Data shown:
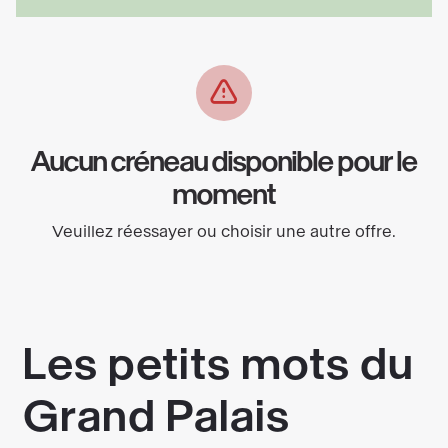
Aucun créneau disponible pour le
moment
Veuillez réessayer ou choisir une autre offre.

To do:
Leave the images out and transcribe the rest of the material exactly.

Reply to the task:
Aucun créneau disponible pour le
moment
Veuillez réessayer ou choisir une autre offre.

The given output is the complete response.